EXERCISE DIRECTIONS:
Any picture among the records should be left out, please; retype the rest exactly.

Top of PROVIDED DATA

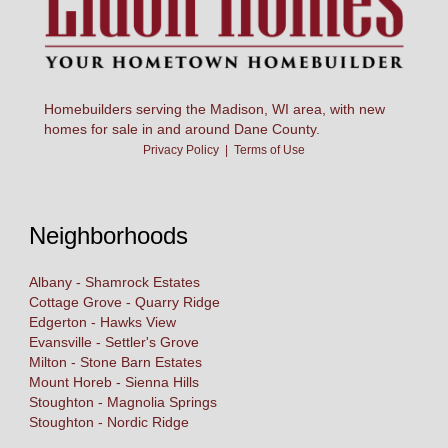
Homebuilders serving the Madison, WI area, with new
homes for sale in and around Dane County.
Privacy Policy
|
Terms of Use
Neighborhoods
Albany - Shamrock Estates
Cottage Grove - Quarry Ridge
Edgerton - Hawks View
Evansville - Settler's Grove
Milton - Stone Barn Estates
Mount Horeb - Sienna Hills
Stoughton - Magnolia Springs
Stoughton - Nordic Ridge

Bottom of PROVIDED DATA

OUTPUT OF THE EXERCISE:
Homebuilders serving the Madison, WI area, with new
homes for sale in and around Dane County.
Privacy Policy
|
Terms of Use
Neighborhoods
Albany - Shamrock Estates
Cottage Grove - Quarry Ridge
Edgerton - Hawks View
Evansville - Settler's Grove
Milton - Stone Barn Estates
Mount Horeb - Sienna Hills
Stoughton - Magnolia Springs
Stoughton - Nordic Ridge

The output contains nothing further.